Unions fault concession agreement

The airport workers’ unions are
angry with the concessioning of the Lagos Airport, saying government
has replaced a public monopoly with a private monopoly.

Gideon Ogbuji, general secretary,
National Union of Air Transport Employees (NUATE), argued that FAAN is
losing enormous revenue to concessionaires operating in the airports,
“We have on different occasions carried out peaceful protests against
concessioning of not just that terminal (GAT), but of other revenue
yielding arms of the airport, and this is because most of the
concessionaires are not keeping to agreements,” he said, adding that he
terms of the agreements are not being adhered to by the concessionaires

“FAAN has lost huge sums, some of
which cannot be accounted for because of the inability of these
concessionaires to remit as at when due, and that is why we are
determined not to allow the error of handing over GAT to Bi-Courtney,”
he said.

Jerome Marinho, chief operating
officer of Bi-Courtney, said the unions were not party to the
concession agreement. “Bi-Courtney has no relationship with the unions.
We deal with the unions on the legal front. The issue with the unions
has to do with GAT transactions. They came in and aired their views.
The agreement was signed by the Attorney-general, minister of aviation,
the managing director of FAAN, and under the supervision of the Bureau
of Public Enterprise. So we have no direct relationship with the
unions.”

According to Mr. Ogbuji, the House
of Representatives Committee on Aviation asked the unions to resolve
their differences with the MMA2 operators instead of disrupting
activities at the airports, stressing that up till now, both parties
have not being able to agree.

“We (unions and Bi-Courtney) were
asked by the House Committee to discuss and come up with a resolution,
but so far no positive agreement has been reached. But the case is
still pending in court and we hope that we will reach agreement,
otherwise the situation remains the same; which is, GAT (general
aviation terminal) was not, and is not, in the concession agreement
between FAAN and Bi-Courtney,” he said.

Aturu Samuel, second national
president for the union, said the concessioning of the airports will
“definitely lead to serious job cuts among FAAN staff. They have taken
MMA2, and if they succeed in concessioning MMA Lagos, Kano, Port
Harcourt, Abuja, and Calabar from us, then FAAN will no longer exist,
and it is already collapsing if we allow them to do so,” he warned.

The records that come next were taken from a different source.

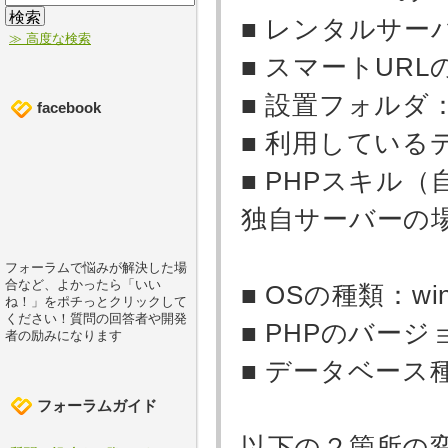
■ レンタルサーバー名
≫ 高度な検索
■ スマートURLの
■ 設置フォルダ
facebook
■ 利用しているデ
■ PHPスキル（自
独自サーバーの
フォーラムで悩みが解決した場
合など、よかったら「いい
■ OSの種類：wind
ね！」をポチっとクリックして
ください！質問の回答者や開発
■ PHPのバージ
者の励みになります
■ データベース
フォーラムガイド
以下の２箇所の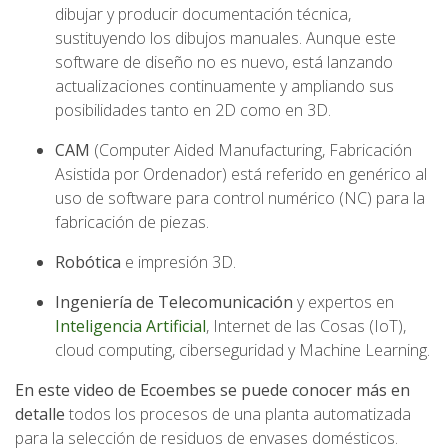
dibujar y producir documentación técnica,
sustituyendo los dibujos manuales. Aunque este
software de diseño no es nuevo, está lanzando
actualizaciones continuamente y ampliando sus
posibilidades tanto en 2D como en 3D.
CAM
(Computer Aided Manufacturing, Fabricación
Asistida por Ordenador) está referido en genérico al
uso de software para control numérico (NC) para la
fabricación de piezas.
Robótica
e impresión 3D.
Ingeniería de Telecomunicación
y expertos en
Inteligencia Artificial
, Internet de las Cosas (IoT),
cloud computing, ciberseguridad y Machine Learning.
En este video de Ecoembes se puede conocer más en
detalle
todos los procesos de una planta automatizada
para la selección de residuos de envases domésticos.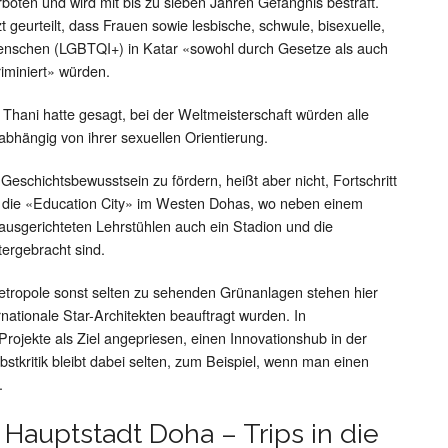
rboten und wird mit bis zu sieben Jahren Gefängnis bestraft.
t geurteilt, dass Frauen sowie lesbische, schwule, bisexuelle,
 Menschen (LGBTQI+) in Katar «sowohl durch Gesetze als auch
riminiert» würden.
hani hatte gesagt, bei der Weltmeisterschaft würden alle
bhängig von ihrer sexuellen Orientierung.
 Geschichtsbewusstsein zu fördern, heißt aber nicht, Fortschritt
st die «Education City» im Westen Dohas, wo neben einem
ausgerichteten Lehrstühlen auch ein Stadion und die
ntergebracht sind.
tropole sonst selten zu sehenden Grünanlagen stehen hier
rnationale Star-Architekten beauftragt wurden. In
rojekte als Ziel angepriesen, einen Innovationshub in der
stkritik bleibt dabei selten, zum Beispiel, wenn man einen
.
r Hauptstadt Doha – Trips in die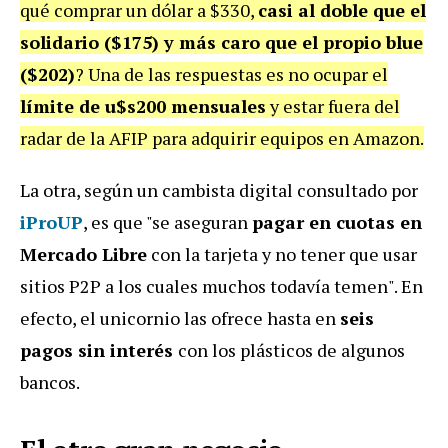
qué comprar un dólar a $330,
casi al doble que el
solidario ($175) y más caro que el propio blue
($202)
? Una de las respuestas es no ocupar el
límite de u$s200 mensuales
y estar fuera del
radar de la AFIP para adquirir equipos en Amazon.
La otra, según un cambista digital consultado por
iProUP
, es que "se aseguran
pagar en cuotas en
Mercado Libre
con la tarjeta y no tener que usar
sitios P2P a los cuales muchos todavía temen". En
efecto, el unicornio las ofrece hasta en
seis
pagos sin interés
con los plásticos de algunos
bancos.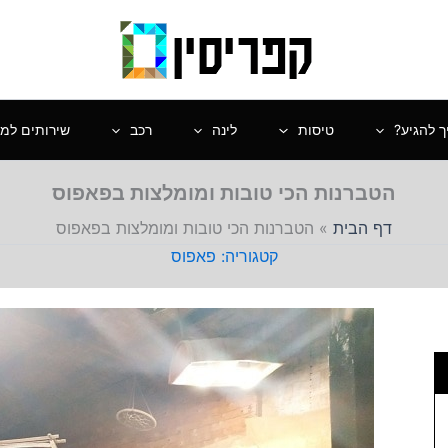
ך להגיע?
טיסות
לינה
רכב
שירותים למט
הטברנות הכי טובות ומומלצות בפאפוס
דף הבית
»
הטברנות הכי טובות ומומלצות בפאפוס
פאפוס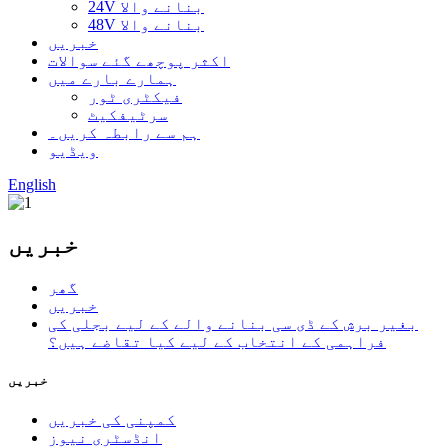
24V بنانے والا
48V بنانے والا
خبریں
اکثر پوچھے گئے سوالات
ہمارے بارے میں
فیکٹری ٹور
سرٹیفکیٹ
ہم سے رابطہ کریں۔
ویڈیو
English
خبریں
گھر
خبریں
بغیر برش کے ڈی سی بنانے والے کے لیے بجلی کی
فراہمی کے انتخاب کے لیے کیا تقاضے ہیں؟
خبریں
کمپنی کی خبریں
انڈسٹری نیوز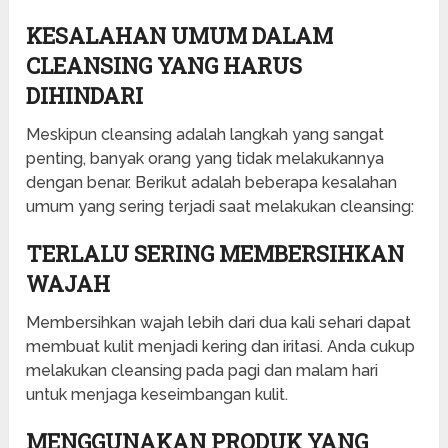
KESALAHAN UMUM DALAM
CLEANSING YANG HARUS
DIHINDARI
Meskipun cleansing adalah langkah yang sangat
penting, banyak orang yang tidak melakukannya
dengan benar. Berikut adalah beberapa kesalahan
umum yang sering terjadi saat melakukan cleansing:
TERLALU SERING MEMBERSIHKAN
WAJAH
Membersihkan wajah lebih dari dua kali sehari dapat
membuat kulit menjadi kering dan iritasi. Anda cukup
melakukan cleansing pada pagi dan malam hari
untuk menjaga keseimbangan kulit.
MENGGUNAKAN PRODUK YANG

Mr. Aturu, however, disclosed that
workers are not against investors who wish to invest in the sector, but
maintained that the government should make “judicious use” of funds
meant for the industry. “We are not averse in foreign investors coming
to invest in Nigeria, but the government should abide by the rules
regulating the aviation industry globally,” he said, adding “Where is
the N19.5 billion naira aviation intervention fund?”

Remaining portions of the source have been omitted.